▸ Problem description
Scan the lines below for "blocking" and copy the matches.

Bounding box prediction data
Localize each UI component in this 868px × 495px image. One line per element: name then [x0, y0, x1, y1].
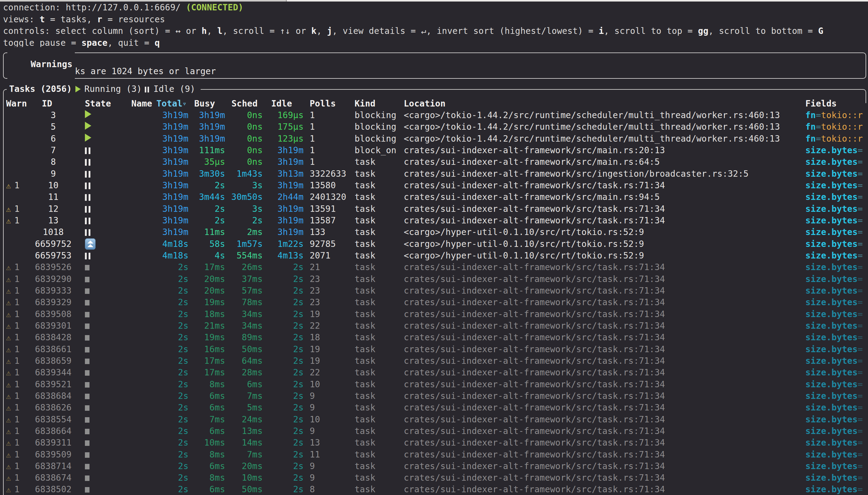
kind-cell: blocking [355, 122, 404, 132]
warn-count: 1 [14, 426, 19, 436]
idle-duration-cell: 2s [268, 403, 310, 413]
warn-cell: ⚠1 [6, 438, 33, 448]
column-header-id[interactable]: ID [33, 99, 74, 109]
table-row[interactable]: ⚠1 12 3h19m 2s 3s 3h19m 13591 task crate… [6, 203, 868, 215]
warn-cell: ⚠1 [6, 262, 33, 272]
warn-cell: ⚠1 [6, 344, 33, 354]
field-key: size.bytes [805, 484, 857, 494]
table-row[interactable]: ⚠1 6838502 2s 6ms 50ms 2s 8 task crates/… [6, 484, 868, 495]
table-row[interactable]: 11 3h19m 3m44s 30m50s 2h44m 2401320 task… [6, 191, 868, 203]
table-row[interactable]: ⚠1 6838428 2s 19ms 89ms 2s 18 task crate… [6, 332, 868, 343]
table-row[interactable]: ⚠1 6839290 2s 20ms 37ms 2s 23 task crate… [6, 273, 868, 285]
fields-cell: size.bytes= [805, 192, 868, 202]
warning-icon: ⚠ [6, 462, 11, 471]
column-header-total-sorted[interactable]: Total▿ [156, 99, 194, 109]
table-row[interactable]: 6 3h19m 3h19m 0ns 123µs 1 blocking <carg… [6, 133, 868, 144]
total-duration-cell: 2s [156, 356, 194, 366]
column-header-kind[interactable]: Kind [355, 99, 404, 109]
column-header-polls[interactable]: Polls [310, 99, 355, 109]
sched-duration-cell: 24ms [226, 414, 268, 425]
table-row[interactable]: ⚠1 6838664 2s 6ms 13ms 2s 9 task crates/… [6, 425, 868, 437]
table-row[interactable]: 7 3h19m 111ms 0ns 3h19m 1 block_on crate… [6, 144, 868, 156]
field-equals: = [857, 286, 863, 296]
field-key: size.bytes [805, 227, 857, 237]
table-row[interactable]: ⚠1 6838554 2s 7ms 24ms 2s 10 task crates… [6, 413, 868, 425]
polls-cell: 23 [310, 286, 355, 296]
state-cell [74, 145, 130, 155]
completed-icon [85, 476, 89, 481]
table-row[interactable]: 6659752 4m18s 58s 1m57s 1m22s 92785 task… [6, 238, 868, 250]
warn-cell: ⚠1 [6, 181, 33, 190]
table-row[interactable]: ⚠1 6839333 2s 20ms 57ms 2s 23 task crate… [6, 285, 868, 296]
field-value: tokio::r [821, 110, 863, 120]
table-row[interactable]: ⚠1 6838714 2s 6ms 20ms 2s 9 task crates/… [6, 460, 868, 472]
column-header-idle[interactable]: Idle [268, 99, 310, 109]
idle-duration-cell: 2s [268, 391, 310, 401]
location-cell: crates/sui-indexer-alt-framework/src/tas… [404, 332, 805, 342]
location-cell: crates/sui-indexer-alt-framework/src/tas… [404, 368, 805, 377]
idle-duration-cell: 175µs [268, 122, 310, 132]
table-row[interactable]: ⚠1 6839509 2s 8ms 7ms 2s 11 task crates/… [6, 449, 868, 460]
column-header-warn[interactable]: Warn [6, 99, 33, 109]
idle-duration-cell: 2s [268, 426, 310, 436]
field-key: size.bytes [805, 473, 857, 483]
field-key: size.bytes [805, 286, 857, 296]
completed-icon [85, 300, 89, 306]
fields-cell: size.bytes= [805, 449, 868, 460]
column-header-sched[interactable]: Sched [226, 99, 268, 109]
table-row[interactable]: 6659753 4m18s 4s 554ms 4m13s 2071 task <… [6, 250, 868, 261]
idle-duration-cell: 4m13s [268, 251, 310, 261]
table-row[interactable]: ⚠1 6839521 2s 8ms 6ms 2s 10 task crates/… [6, 378, 868, 390]
table-row[interactable]: 5 3h19m 3h19m 0ns 175µs 1 blocking <carg… [6, 121, 868, 133]
table-row[interactable]: 9 3h19m 3m30s 1m43s 3h13m 3322633 task c… [6, 168, 868, 180]
table-row[interactable]: ⚠1 6839301 2s 21ms 34ms 2s 22 task crate… [6, 320, 868, 331]
task-id-cell: 6839329 [33, 297, 74, 307]
tasks-table: Warn ID State Name Total▿ Busy Sched Idl… [6, 89, 868, 495]
table-row[interactable]: ⚠1 6838684 2s 6ms 7ms 2s 9 task crates/s… [6, 390, 868, 402]
table-row[interactable]: ⚠1 6838674 2s 8ms 10ms 2s 9 task crates/… [6, 472, 868, 484]
running-icon [85, 110, 91, 118]
field-equals: = [857, 321, 863, 331]
table-row[interactable]: ⚠1 13 3h19m 2s 2s 3h19m 13587 task crate… [6, 215, 868, 226]
sched-duration-cell: 13ms [226, 426, 268, 436]
location-cell: crates/sui-indexer-alt-framework/src/tas… [404, 181, 805, 190]
column-header-state[interactable]: State [74, 99, 130, 109]
table-row[interactable]: ⚠1 6839344 2s 17ms 28ms 2s 22 task crate… [6, 367, 868, 378]
warn-cell [6, 145, 33, 155]
location-cell: crates/sui-indexer-alt-framework/src/mai… [404, 157, 805, 167]
column-header-fields[interactable]: Fields [805, 99, 868, 109]
fields-cell: size.bytes= [805, 274, 868, 284]
field-equals: = [857, 379, 863, 389]
state-cell [74, 238, 130, 250]
paused-icon [85, 145, 92, 155]
state-cell [74, 321, 130, 331]
location-cell: crates/sui-indexer-alt-framework/src/mai… [404, 145, 805, 155]
field-equals: = [857, 356, 863, 366]
column-header-busy[interactable]: Busy [194, 99, 226, 109]
table-row[interactable]: ⚠1 10 3h19m 2s 3s 3h19m 13580 task crate… [6, 180, 868, 191]
idle-duration-cell: 3h19m [268, 157, 310, 167]
busy-duration-cell: 111ms [194, 145, 226, 155]
table-row[interactable]: ⚠1 6838626 2s 6ms 5ms 2s 9 task crates/s… [6, 402, 868, 413]
table-row[interactable]: 1018 3h19m 11ms 2ms 3h19m 133 task <carg… [6, 226, 868, 238]
column-header-location[interactable]: Location [404, 99, 805, 109]
column-header-name[interactable]: Name [130, 99, 156, 109]
busy-duration-cell: 58s [194, 239, 226, 249]
field-key: size.bytes [805, 321, 857, 331]
kind-cell: task [355, 344, 404, 354]
table-row[interactable]: ⚠1 6839311 2s 10ms 14ms 2s 13 task crate… [6, 437, 868, 449]
table-row[interactable]: ⚠1 6839508 2s 18ms 34ms 2s 19 task crate… [6, 308, 868, 320]
idle-duration-cell: 3h19m [268, 227, 310, 237]
sched-duration-cell: 0ns [226, 134, 268, 144]
kind-cell: task [355, 262, 404, 272]
state-cell [74, 461, 130, 471]
warn-cell [6, 239, 33, 249]
sched-duration-cell: 34ms [226, 321, 268, 331]
table-row[interactable]: ⚠1 6838659 2s 17ms 64ms 2s 19 task crate… [6, 355, 868, 366]
field-key: size.bytes [805, 426, 857, 436]
table-row[interactable]: 8 3h19m 35µs 0ns 3h19m 1 task crates/sui… [6, 156, 868, 168]
table-row[interactable]: ⚠1 6839526 2s 17ms 26ms 2s 21 task crate… [6, 261, 868, 273]
table-row[interactable]: ⚠1 6839329 2s 19ms 78ms 2s 23 task crate… [6, 297, 868, 308]
table-row[interactable]: ⚠1 6838661 2s 16ms 50ms 2s 19 task crate… [6, 343, 868, 355]
table-row[interactable]: 3 3h19m 3h19m 0ns 169µs 1 blocking <carg… [6, 109, 868, 121]
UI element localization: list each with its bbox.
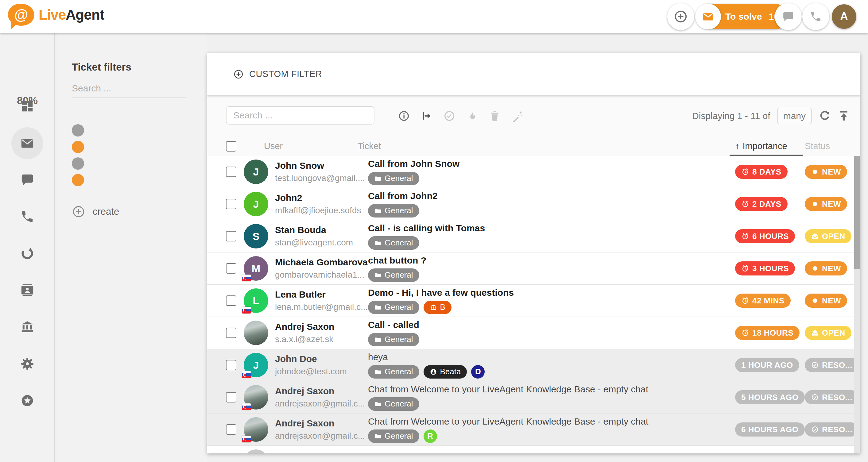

▸ Result of the task
kind-cell: blocking [355, 122, 404, 132]
table-row[interactable]: 6 3h19m 3h19m 0ns 123µs 1 blocking <carg… [6, 133, 868, 144]
table-row[interactable]: 5 3h19m 3h19m 0ns 175µs 1 blocking <carg… [6, 121, 868, 133]
table-row[interactable]: 3 3h19m 3h19m 0ns 169µs 1 blocking <carg… [6, 109, 868, 121]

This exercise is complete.